Não pude conter a risada. Realmente devia ser um inferno a vida do cara com tantos aborrecentes para cuidar, ou melhor, para lidar.
— Bem, mas eu sempre achei que era isso que você queria. Afinal essa história de corrupção da moral, perda de valores familiares, etc, é coisa sua...
                — Uma coisa é corromper os adultos, ver como resistem antes de cair nas minhas garras e depois como tentam fugir dos castigos infernais, mas essa juventude não está sendo corrompida. Eles buscam porque gostam, não há nenhum mérito. Pior, eles já chegam dizendo que está tudo errado, que estamos ultrapassados, que agora é eles que vão assumir as coisas. Eu não agüento mais isso, você precisa me ajudar. Não me faça implorar...pelo amor de....
                A coisa era mesmo séria. Porra, eu não podia deixar o cara ficar naquele estado, isso não era coisa que se fizesse com o cara.
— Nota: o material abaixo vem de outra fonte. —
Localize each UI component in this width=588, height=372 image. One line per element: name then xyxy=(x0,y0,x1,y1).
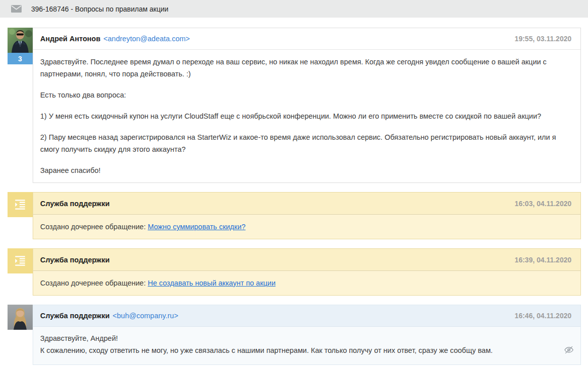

                — Tá bom, vou ver o que eu posso fazer, mas olha, não prometo nada, heim?  Essa coisa de educar os filhos é difícil para caramba, que o diga o seu Pai...
                Ele nem ficou para escutar o resto, foi só falar no Pai que sumiu.  Eu pensei um pouco e resolvi que estava na hora de fazer a minha parte.
                Sentei na frente do micro e comecei o tal do livro:
               
“Deus! O que o mundo fez a esse pobre Diabo?”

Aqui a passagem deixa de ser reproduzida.